Today, the Supreme Court began hearing a case, United States v Jones, concerning among other things, whether the police need a warrant to plant a GPS tracker on a suspect’s car: is doing so without a warrant a violation of the suspect’s 4th Amendment rights? Is even the mere use of such a device a violation of the suspect’s 4th Amendment rights?
The government makes the following arguments, among others:
the device “did not meaningfully interfere” with Jones’s property rights, because it didn’t affect the Jeep’s gas mileage, drivability or other characteristics.
using technology to enhance surveillance, without a warrant, was condoned in the 1983 case United States v. Knotts, a case in which police hid a beeper in a vehicle to track a suspect.
These arguments seem deficient to me. With regard to the first, it’s disingenuous. A telephone wiretap placed on a person’s telephone system doesn’t “meaningfully interfere” with a person’s property rights, because it doesn’t affect the telephone’s clarity of speech communication, dialability or other characteristics, either, yet a warrant is required.
On the other hand, requiring a warrant to place a GPS tracker on a person’s car won’t meaningfully interfere with the government’s investigation any more than the warrant does in placing a tap on a person’s telephone.
The second argument is equally disingenuous; it’s just a Brandeis-ian excuse to perpetuate judicial error and the ensuing injustice. Further, the argument is nothing more than a cynical red herring. The government knew, in Jones, that a warrant would be necessary for this sort of surveillance; they had, in fact, gotten one. They’d just let it expire before they acted on it, and then the GPS tracker was planted outside the warrant’s jurisdiction: in a Maryland parking lot, rather than in DC, where the warrant had been issued.
The Court, on the other hand, asks these questions.
How does technology change traditional law enforcement?
Could [police] get the same information from 30 deputies [devoted to surveillance]? What you’re saying is police have to use the most inefficient methods.
…how are peoples’ privacy expectations [changing] as technology changes…. Technology is changing people’s expectation of privacy.
The answer to the first question is clear: it does not change it at all. The Constitutional limits and authorities concerning police surveillance and investigation remain entirely intact. All that changes is police’s capability to operate—still within those traditional limits and authorities.

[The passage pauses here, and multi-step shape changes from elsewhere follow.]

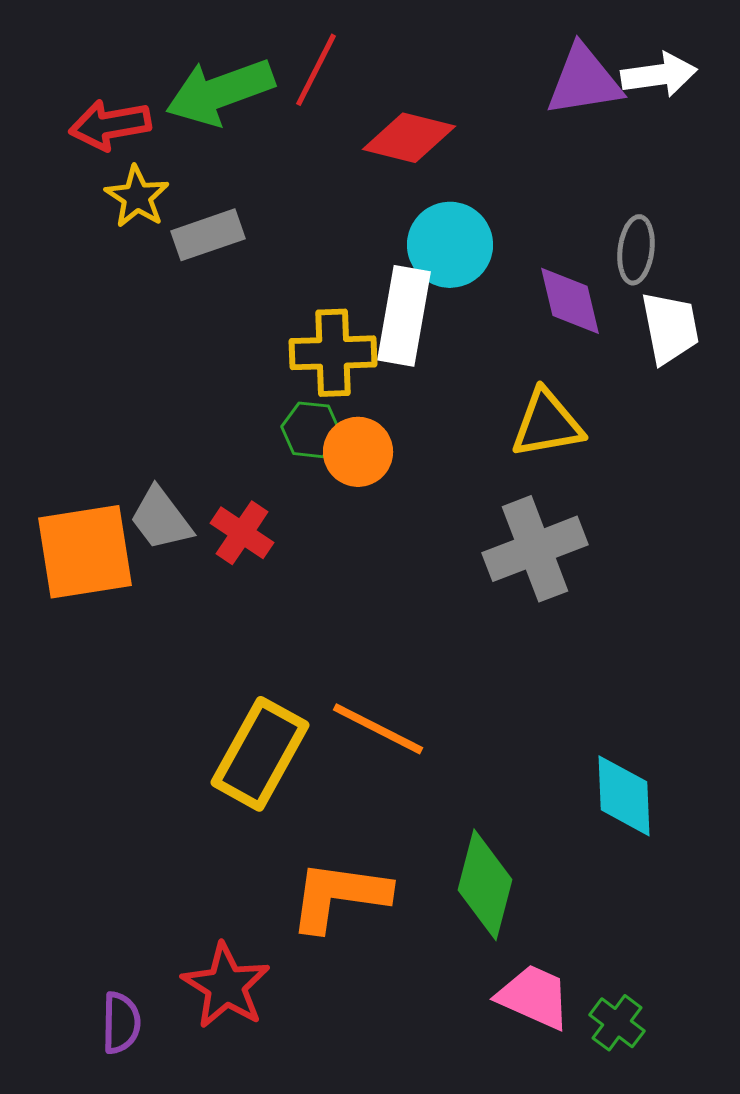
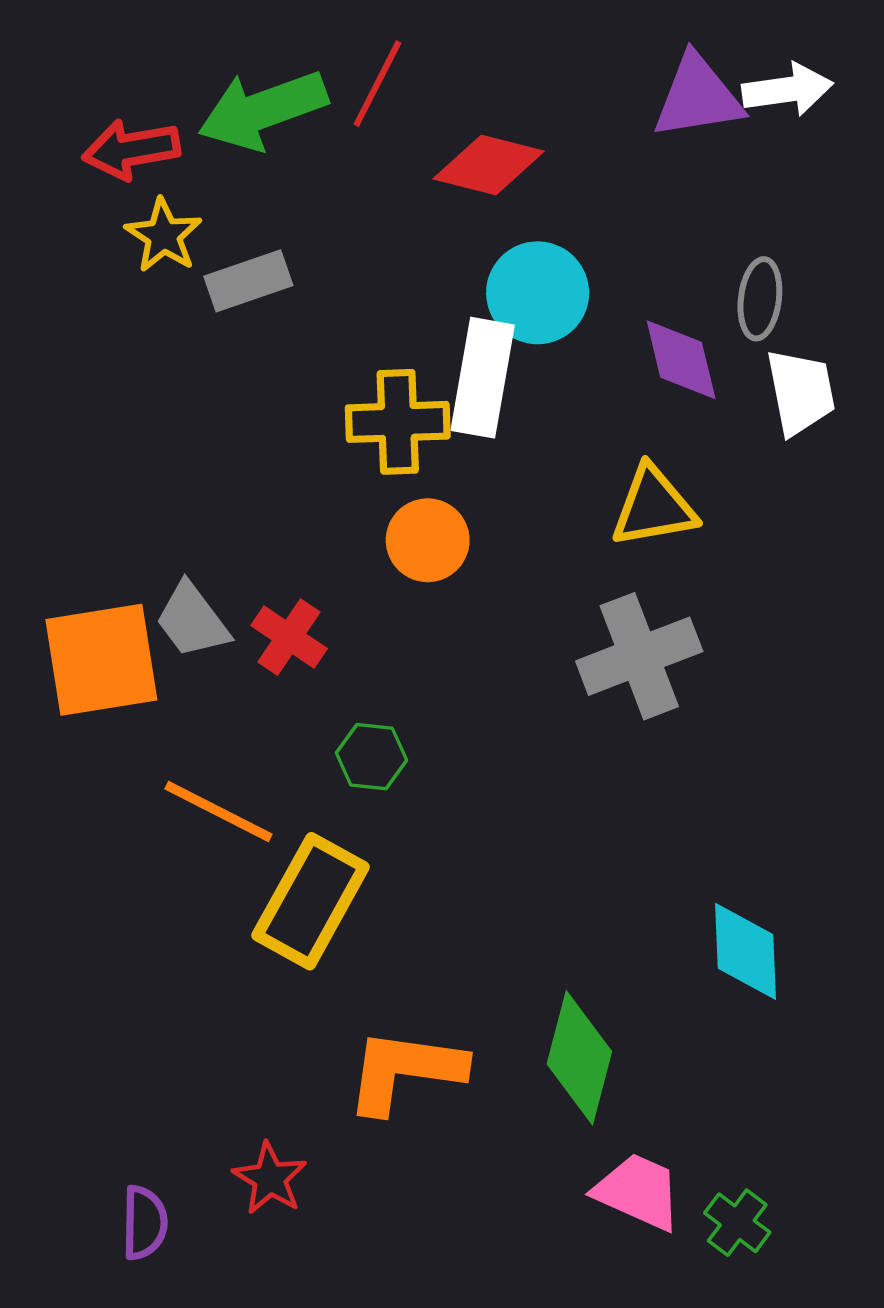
green hexagon: (311, 430) -> (371, 757), moved
orange line: (378, 729) -> (218, 812), moved
red star: (226, 986) -> (270, 1178), size x0.7

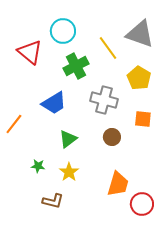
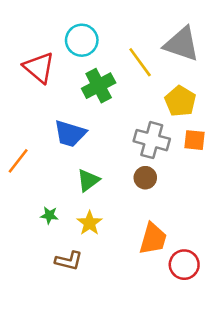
gray cross: (104, 100) -> (152, 140), moved
blue trapezoid: (54, 103) -> (70, 134), turned 48
orange square: (143, 119) -> (195, 140), moved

As to the second question, no, we’re not. We’re saying get a warrant for the activity, and then (properly) use the most efficient methods at your disposal. The need for a warrant to do these things is both unchanged and technology agnostic. Just execute it without the idle delays that led to the original warrant, in Jones, for instance, expiring before the surveillance was carried out. As I noted above, getting the warrant only interferes with the police’s “methods” if the investigation isn’t…warranted…in the first place.

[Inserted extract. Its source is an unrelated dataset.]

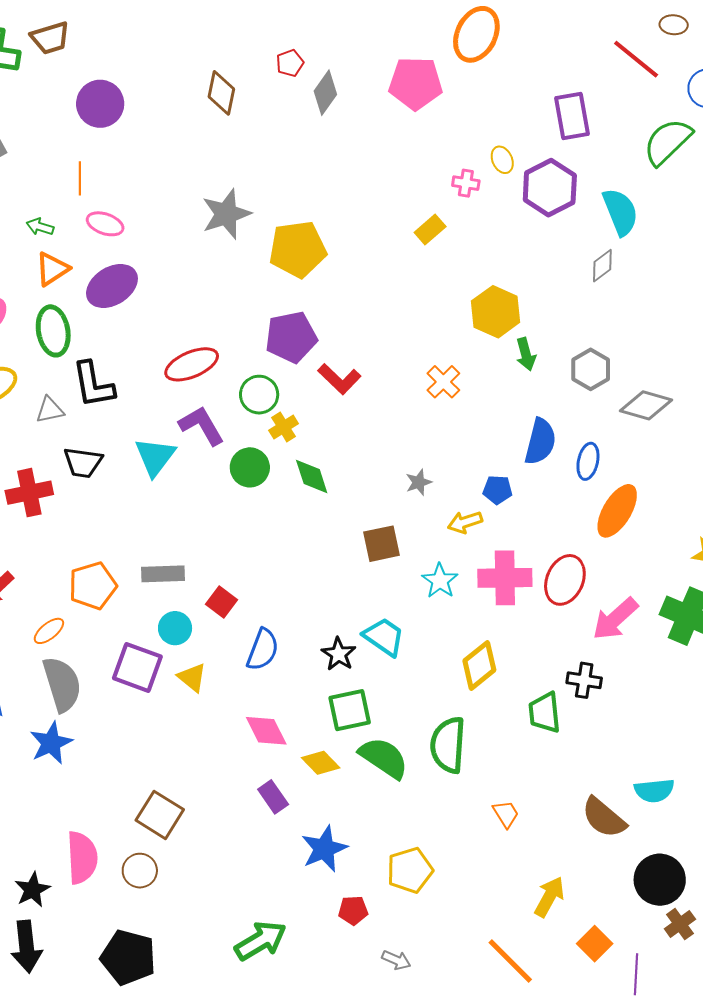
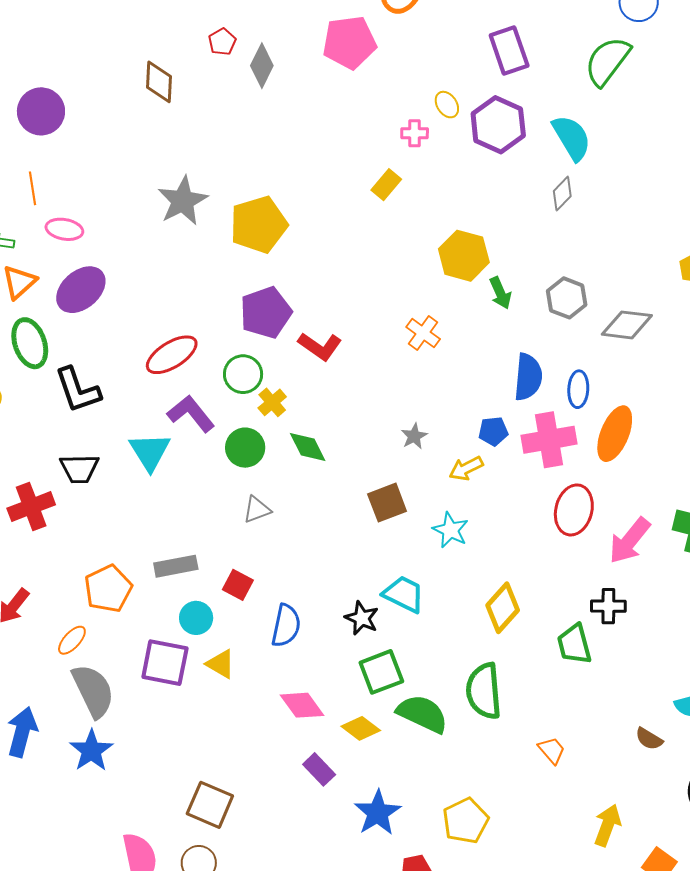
gray triangle: (50, 410) -> (257, 510), moved
pink cross: (505, 578) -> (549, 440), moved
brown semicircle: (604, 818) -> (649, 739), size x0.6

Additionally, the convenience of the government is not an excuse for abridging individual liberties. The convenience of the government is limited by our Constitution to 17 enumerated powers, and nothing else. Just to saucer and blow this, our Constitution also notes that the contents of that “nothing else” are explicitly reserved to the States and to the People.

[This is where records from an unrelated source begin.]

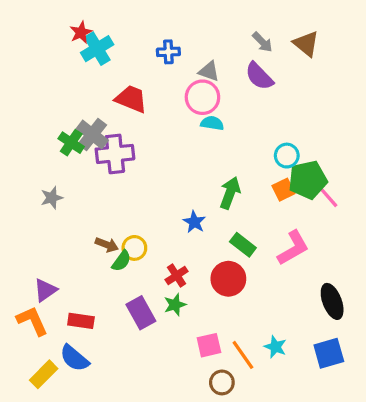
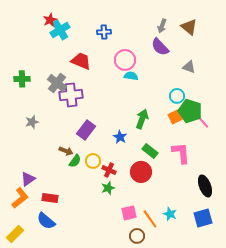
gray arrow: (262, 42) -> (162, 26), turned 64
gray triangle: (209, 71) -> (189, 67), moved
green cross: (71, 143) -> (22, 79), moved, turned -35
green pentagon: (308, 180) -> (190, 111), turned 30
yellow circle: (134, 248) -> (93, 161), moved
pink L-shape: (293, 248) -> (181, 153), turned -65
red cross: (177, 275) -> (109, 170), turned -32
purple rectangle: (141, 313) -> (86, 130), moved, turned 66
orange L-shape: (32, 321) -> (20, 198), turned 75
yellow rectangle: (44, 374) -> (15, 234), moved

As to the third question, it shows a misunderstanding of privacy. Privacy remains the property and the business of the individual, independently of the technology available with which to penetrate that privacy. Most especially, privacy is not something our government will choose to allow according to its convenience and magnanimity. Indeed, the fact that there is an ongoing hue and cry over the abuses of our privacy by the various social media and the various cell phone software providers demonstrates that, even in today’s technologically-driven openness capability, we still demand our individual privacy be respected.